What We Know & What We Don’t
We do know a lot:
- The sums being raised are substantial, millions for the family, for TPUSA expansion.
- Trump and his network are leaning hard into the idea of Kirk as martyr, using that to raise money and moral authority.
- Government agencies and political figures are using Kirk’s killing to press for restrictions on speech, or at least to argue they’ll defend “free speech” of conservatives by limiting the speech of others.
What is murkier:
- Exactly how much of the new money will go to enforcing conservative policy or political campaigns vs. memorials, vs. running chapters, vs. leadership salaries?
- How many legal thresholds will actually be crossed (e.g., what counts as punishable “hate speech,” what kind of investigations or firings will stick, where First Amendment courts will draw lines).

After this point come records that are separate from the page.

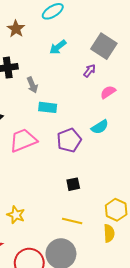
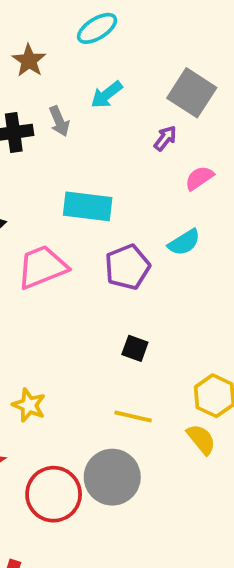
gray arrow: (32, 85) -> (59, 121), moved
cyan rectangle: (48, 107) -> (88, 206), size x1.4
black square: (73, 184) -> (135, 348), turned 32
yellow semicircle: (109, 233) -> (201, 439), turned -36

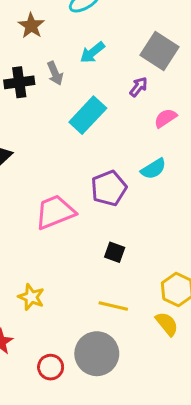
cyan rectangle: (88, 206) -> (88, 115), moved, turned -54
pink trapezoid: (42, 267) -> (55, 212), moved
red circle: (54, 494) -> (51, 367), size x0.6

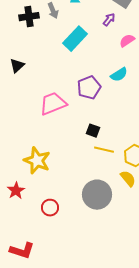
yellow star: (31, 297) -> (37, 161), size x1.5
yellow line: (113, 306) -> (104, 150), moved
gray circle: (97, 354) -> (97, 195), moved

- What backlash will there be, both legally and from civil society, against efforts to censor or punish speech in reaction to Kirk’s death?
Why It Matters
Charlie Kirk’s toxic cocktail of misogyny, anti-LBGTQ hysteria, and censorship hypocrisy didn’t just live on Turning Point USA stages. They trickled into legislatures, school boards, and laws. His rhetoric fueled:
- State bans on gender-affirming care for minors.
- Waves of book bans and “Don’t Say Gay” bills.
- A chilling normalization of punishing people, women, LGBTQ, dissenters, for daring to exist outside his “God’s design.”
Citizen Ben
Charlie Kirk positioned himself as a prophet of freedom. In reality, he was a salesman of repression: dictating who can love, who can marry, what women can do with their bodies, and what speech deserves protection.
His death doesn’t erase the damage. The question is whether his culture-war blueprint will keep echoing, or whether America finally rejects the grinning hypocrisy of a man who screamed “censorship” while demanding others be silenced. By the way, does this sound familiar? Trump and his Administration use similar tactics.
Call To Action: We Must Act Fast
Kirk’s death has opened a window where MAGA opponents are at a disadvantage; momentum, emotional capital, money, and urgency are all on one side. If nothing pushes back:
- The aftershock may normalize censorship of dissenting voices, especially when conservative leaders deem them “offensive” or “disrespectful.”
- Laws could be written or enforcement policies made under these emergency frameworks that erode protections under vague terms like “hate speech,” “mockery,” or “celebration of violence.”
- The public perception war is being lost, at least in terms of framing: conservatives are shaping the narrative right now, and unless counter-voices act quickly, the story of the culture war becomes even more one-sided.
Therefore, we do need to act fast. That means vigilant journalism, legal challenge, public awareness, pushing for clarity in law (so that free speech protections are not eroded), and ensuring that criticisms of Kirk or disagreements, even strong ones, are not silenced just because they’re unpopular or painful to his movement.
Whatever you do, do not remain silent.